Check each line below for "reunió" and report how many have it, nothing else.
++++ Record extracts ++++
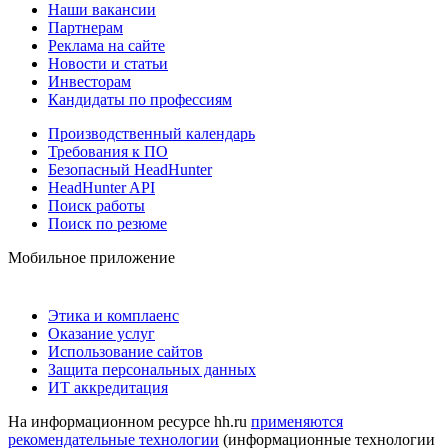
Наши вакансии
Партнерам
Реклама на сайте
Новости и статьи
Инвесторам
Кандидаты по профессиям
Производственный календарь
Требования к ПО
Безопасный HeadHunter
HeadHunter API
Поиск работы
Поиск по резюме
Мобильное приложение
Этика и комплаенс
Оказание услуг
Использование сайтов
Защита персональных данных
ИТ аккредитация
На информационном ресурсе hh.ru
применяются
рекомендательные технологии
(информационные технологии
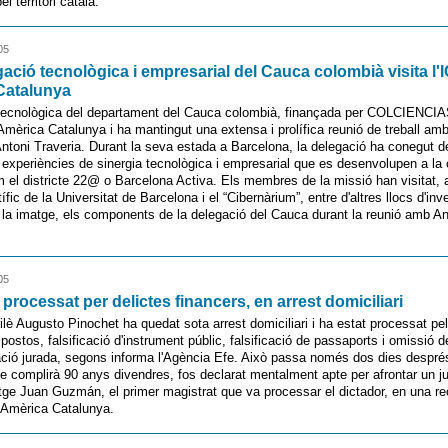
l territori català.
05
ació tecnològica i empresarial del Cauca colombià visita l'
Catalunya
tecnològica del departament del Cauca colombià, finançada per COLCIENCIAS
Amèrica Catalunya i ha mantingut una extensa i prolífica reunió de treball amb 
, Antoni Traveria. Durant la seva estada a Barcelona, la delegació ha conegut d
experiències de sinergia tecnològica i empresarial que es desenvolupen a la 
 el districte 22@ o Barcelona Activa. Els membres de la missió han visitat, a
ífic de la Universitat de Barcelona i el “Cibernàrium”, entre d'altres llocs d'inv
 la imatge, els components de la delegació del Cauca durant la reunió amb An
05
 processat per delictes financers, en arrest domiciliari
xilè Augusto Pinochet ha quedat sota arrest domiciliari i ha estat processat pel
postos, falsificació d'instrument públic, falsificació de passaports i omissió 
ció jurada, segons informa l'Agència Efe. Això passa només dos dies despré
e complirà 90 anys divendres, fos declarat mentalment apte per afrontar un ju
utge Juan Guzmán, el primer magistrat que va processar el dictador, en una rec
 Amèrica Catalunya.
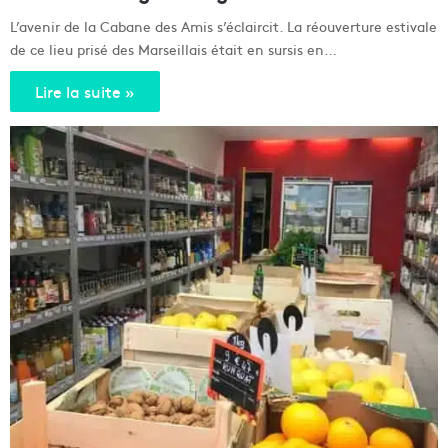
L’avenir de la Cabane des Amis s’éclaircit. La réouverture estivale
de ce lieu prisé des Marseillais était en sursis en…
Lire la suite »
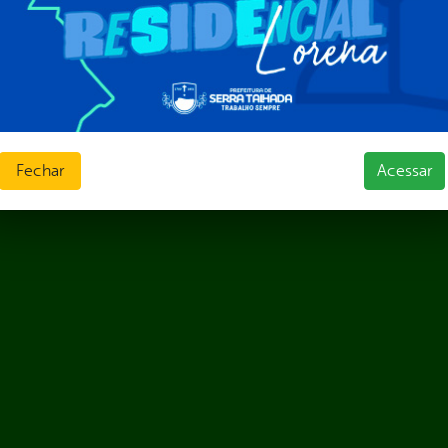
ias de Receitas
Fechar
Acessar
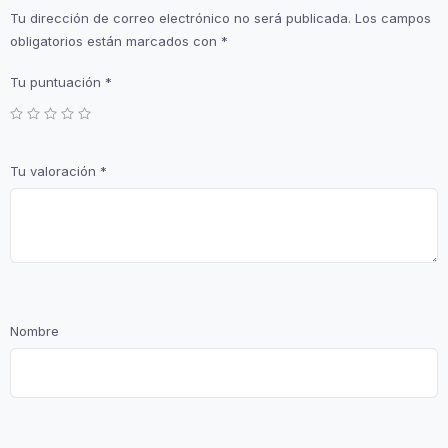
Tu dirección de correo electrónico no será publicada.
Los campos
obligatorios están marcados con
*
Tu puntuación
*
Tu valoración
*
Nombre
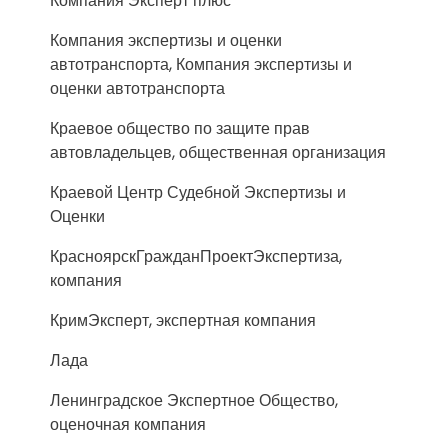
Компания Эксперт плюс
Компания экспертизы и оценки
автотранспорта, Компания экспертизы и
оценки автотранспорта
Краевое общество по защите прав
автовладельцев, общественная организация
Краевой Центр Судебной Экспертизы и
Оценки
КрасноярскГражданПроектЭкспертиза,
компания
КримЭксперт, экспертная компания
Лада
Ленинградское Экспертное Общество,
оценочная компания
++++
=== Response below ===
2